How to complete this task: Leave out all lines before the one containing "ais d'expédition mais", and copy that line and all the rest below it exactly.

————

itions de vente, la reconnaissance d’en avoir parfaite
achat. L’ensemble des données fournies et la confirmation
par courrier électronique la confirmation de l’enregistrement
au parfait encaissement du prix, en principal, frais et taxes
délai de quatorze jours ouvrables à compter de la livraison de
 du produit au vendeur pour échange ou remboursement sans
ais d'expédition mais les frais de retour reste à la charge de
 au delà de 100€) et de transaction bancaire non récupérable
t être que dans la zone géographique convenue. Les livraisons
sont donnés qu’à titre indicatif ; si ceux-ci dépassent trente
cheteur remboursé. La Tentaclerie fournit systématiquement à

————

Written solution:
ais d'expédition mais les frais de retour reste à la charge de
 au delà de 100€) et de transaction bancaire non récupérable
t être que dans la zone géographique convenue. Les livraisons
sont donnés qu’à titre indicatif ; si ceux-ci dépassent trente
cheteur remboursé. La Tentaclerie fournit systématiquement à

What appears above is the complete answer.